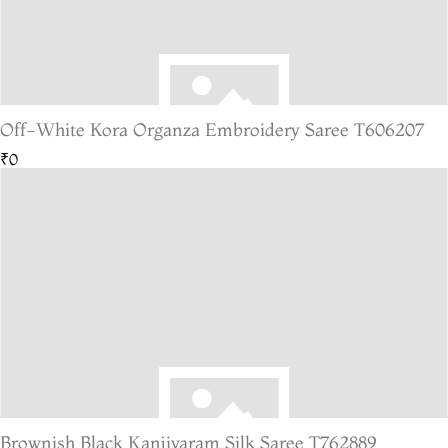
Off-White Kora Organza Embroidery Saree T606207
₹0
Brownish Black Kanjivaram Silk Saree T762889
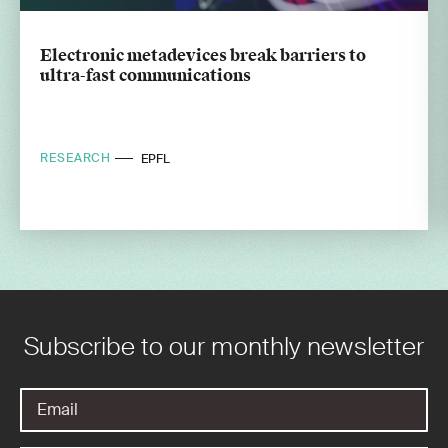
Electronic metadevices break barriers to
ultra-fast communications
RESEARCH
EPFL
Subscribe to our monthly newsletter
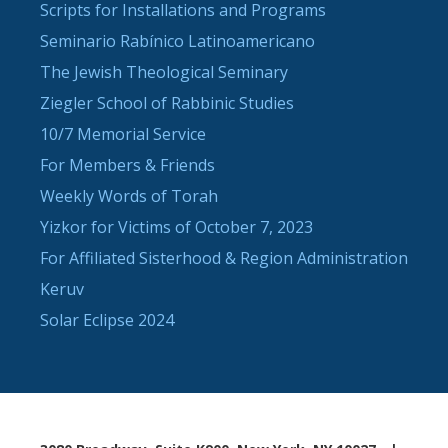
Scripts for Installations and Programs
Seminario Rabínico Latinoamericano
The Jewish Theological Seminary
Ziegler School of Rabbinic Studies
10/7 Memorial Service
For Members & Friends
Weekly Words of Torah
Yizkor for Victims of October 7, 2023
For Affiliated Sisterhood & Region Administration
Keruv
Solar Eclipse 2024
★ ★ ★
Begin with the line containing "For Affiliated Sisterhood" and repeat each line exactly until the records above end.

For Affiliated Sisterhood & Region Administration
Keruv
Solar Eclipse 2024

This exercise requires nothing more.